The Chicago Bears don’t give a darn who they play next week, and that’s great.
The Minnesota Vikings had everything to play for on Sunday against the Chicago Bears, while the Bears, realistically, had very little up for grabs. Unless a miracle occurred (spoiler alert, it didn’t) and the San Francisco 49ers beat the Los Angeles Rams, the Bears were locked into the No. 3 seed.
As a result, the only thing the Bears had to play for was having a hand in determining who would be coming to Soldier Field next week to face them in the NFC Wild Card matchup.
The Bears went into halftime up 13-3, and no doubt were checking the scores of other games. At that point, they knew the 49ers were toast. They also saw the Philadelphia Eagles were up 10-0 on the Washington Redskins.
Realistically, head coach Matt Nagy knew the Bears controlled who their opponent would be. Philadelphia was going to finish off the Redskins, who were playing with their fourth-string quarterback. So the question was, do they want to pull their starters and face the Vikings — who managed only 164 total yards, or the resurgent Eagles with folk hero Nick Foles?
The way in which the Bears manhandled the Vikings this season, and the fact that Kirk Cousins is now 4-25 against teams with a winning record, there were likely many fans hoping the Bears pulled their starters. It seemed like the more desirable option than facing the Eagles who seem to have rekindled a little of that magic they rode to a Super Bowl victory last year.
But Matt Nagy said screw it. Maybe the Vikings would have been the easier opponent, but in the NFL you can’t take anything for granted. He also recognized the importance of heading into the playoffs with momentum. And so he left in his starters to stay sharp and kept their foot on the gas the rest of the game.
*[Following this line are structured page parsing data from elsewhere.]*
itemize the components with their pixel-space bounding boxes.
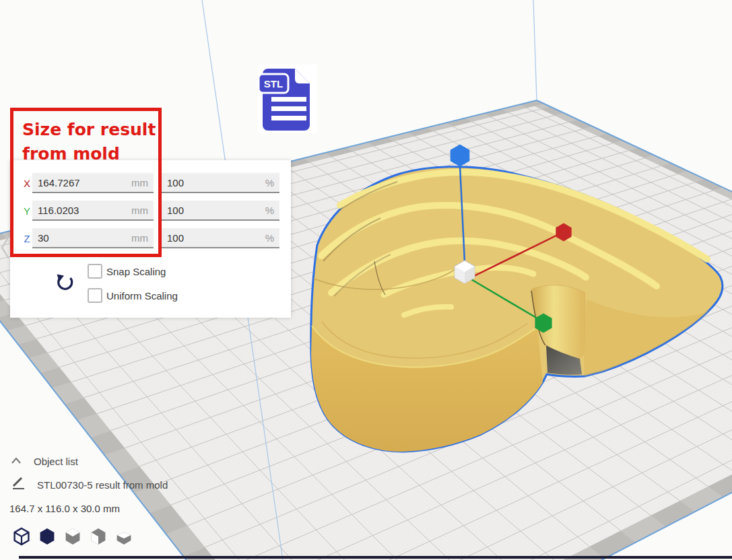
- cube-icon-4[interactable]: [92, 528, 106, 545]
- scale-x-pct-value: 100: [167, 177, 184, 188]
- snap-scaling-checkbox[interactable]: [88, 264, 102, 279]
- uniform-scaling-label: Uniform Scaling: [106, 290, 178, 302]
- annotation-line1: Size for result: [22, 120, 156, 139]
- annotation-line2: from mold: [22, 144, 120, 164]
- reset-scale-icon[interactable]: [55, 273, 76, 295]
- snap-scaling-label: Snap Scaling: [106, 266, 166, 277]
- annotation-box: Size for result from mold: [10, 108, 162, 257]
- bottom-toolbar-edge: [19, 556, 732, 559]
- cube-icon-2[interactable]: [40, 528, 55, 545]
- stl-badge-label: STL: [264, 78, 283, 90]
- cube-icon-5[interactable]: [117, 532, 131, 545]
- object-list-item[interactable]: STL00730-5 result from mold: [37, 479, 168, 491]
- scale-z-pct-value: 100: [167, 232, 184, 244]
- scale-y-pct-field[interactable]: 100 %: [162, 201, 279, 221]
- object-list-header[interactable]: Object list: [34, 456, 78, 467]
- scale-y-pct-value: 100: [167, 205, 184, 216]
- scale-z-pct-unit: %: [265, 232, 274, 244]
- slicer-viewport: STL Size for result from mold X 164.7267…: [0, 0, 732, 560]
- scale-x-pct-field[interactable]: 100 %: [162, 173, 279, 193]
- model-dimensions: 164.7 x 116.0 x 30.0 mm: [9, 503, 120, 514]
- edit-pencil-icon[interactable]: [11, 475, 27, 491]
- scale-y-pct-unit: %: [265, 205, 274, 216]
- uniform-scaling-checkbox[interactable]: [88, 288, 102, 303]
- scale-z-pct-field[interactable]: 100 %: [162, 228, 279, 248]
- scale-x-pct-unit: %: [265, 177, 274, 188]
- collapse-chevron-icon[interactable]: [10, 456, 24, 466]
- cube-icon-1[interactable]: [15, 528, 29, 545]
- stl-file-icon: STL: [258, 65, 317, 133]
- view-mode-toolbar: [12, 527, 147, 550]
- cube-icon-3[interactable]: [66, 528, 80, 545]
In doing so, Nagy sent a message to his team and the rest of the NFC, and that was they don’t care who their opponent is because they know they can defeat anyone, and are scared of no one. Perhaps a team less confident in their own abilities would have played the percentages and folded like a cheap suit in the second half.
But not these Bears. Not this year’s version of the Monsters of the Midway. They’re not afraid to take on the defending Super Bowl champs. Hell, they relish the opportunity, and want everyone’s best shot, because they are confident their best is better.
Nagy also sent a message to the NFC North. In going 5-1 against his division, he and his Bears ended the Packers and Vikings seasons. Perhaps he could have eased up in the second half, but he didn’t — and sent a message that the Bears have arrived now, and for the foreseeable future. And that’s a scary proposition for the rest of the North and the NFC at large.